On 2021/03/01 14:02, Naohiro Aota wrote:
> On Fri, Feb 26, 2021 at 08:11:30PM +0100, David Sterba wrote:
>> On Fri, Feb 26, 2021 at 06:34:36PM +0900, Naohiro Aota wrote:
>>> This commit moves the location of superblock logging zones basing on the
>>> static address instead of the static zone number.
>>>
>>> The following zones are reserved as the circular buffer on zoned btrfs.
>>> - The primary superblock: zone at LBA 0 and the next zone
>>> - The first copy: zone at LBA 16G and the next zone
>>> - The second copy: zone at LBA 256G and the next zone
>>
>> This contains all the important information but somehow feels too short
>> given how many mails we've exchanged and all the reasoning why we do
>> that
>
> Yep, sure. I'll expand the description and repost.
>
>>>
>>> We disallow zone size larger than 8GB not to overlap the superblock log
>>> zones.
>>>
>>> Since the superblock zones overlap, we disallow zone size larger than 8GB.
>>
>> or why we chose 8G to be the reasonable upper limit for the zone size.
>>
>>> Signed-off-by: Naohiro Aota <[email protected]>
>>> ---
>>> fs/btrfs/zoned.c | 21 +++++++++++++++------
>>> 1 file changed, 15 insertions(+), 6 deletions(-)
>>>
>>> diff --git a/fs/btrfs/zoned.c b/fs/btrfs/zoned.c
>>> index 9a5cf153da89..40cb99854844 100644
>>> --- a/fs/btrfs/zoned.c
>>> +++ b/fs/btrfs/zoned.c
>>> @@ -112,10 +112,9 @@ static int sb_write_pointer(struct block_device *bdev,
>>> struct blk_zone *zones,
>>>
>>> /*
>>> * The following zones are reserved as the circular buffer on ZONED btrfs.

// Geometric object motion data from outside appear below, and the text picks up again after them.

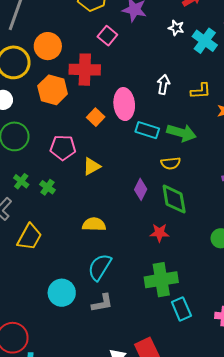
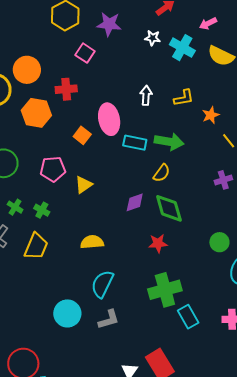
red cross: (85, 70) -> (66, 89), size x0.7
yellow semicircle: (171, 163) -> (162, 173), turned -42
purple diamond: (141, 189) -> (135, 202), turned 50
yellow trapezoid: (29, 237) -> (36, 246), moved

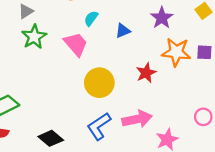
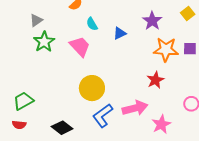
cyan semicircle: (91, 18) -> (92, 24), turned -64
red star: (146, 73) -> (155, 80), moved
yellow circle: (99, 83) -> (92, 88), moved

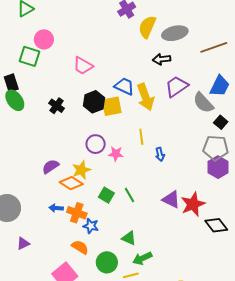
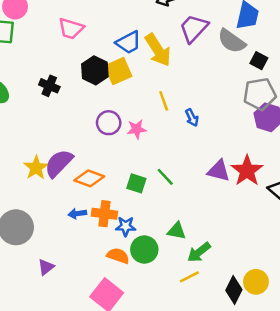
blue trapezoid: (124, 86) -> (128, 42), turned 140
purple semicircle: (51, 166) -> (59, 163), size x1.4
yellow star: (81, 170) -> (36, 168), moved
green circle: (107, 262) -> (144, 250), moved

>>> - * - The primary superblock: zones 0 and 1
>>> - * - The first copy: zones 16 and 17
>>> - * - The second copy: zones 1024 or zone at 256GB which is minimum, and
>>> - * the following one
>>> + * - The primary superblock: zone at LBA 0 and the next zone
>>> + * - The first copy: zone at LBA 16G and the next zone
>>> + * - The second copy: zone at LBA 256G and the next zone
>>> */
>>> static inline u32 sb_zone_number(int shift, int mirror)
>>> {
>>> @@ -123,8 +122,8 @@ static inline u32 sb_zone_number(int shift, int mirror)
>>>
>>> switch (mirror) {
>>> case 0: return 0;
>>> - case 1: return 16;
>>> - case 2: return min_t(u64, btrfs_sb_offset(mirror) >> shift, 1024);
>>> + case 1: return 1 << (const_ilog2(SZ_16G) - shift);
>>> + case 2: return 1 << (const_ilog2(SZ_1G) + 8 - shift);
>>
>> This ilog(SZ_1G) + 8 is confusing, it should have been 256G for clarity,
>> as it's a constant it'll get expanded at compile time.
>
> I'd like to use SZ_256G here, but linux/sizes.h does not define
> it. I'll define one for us and use it in the next version.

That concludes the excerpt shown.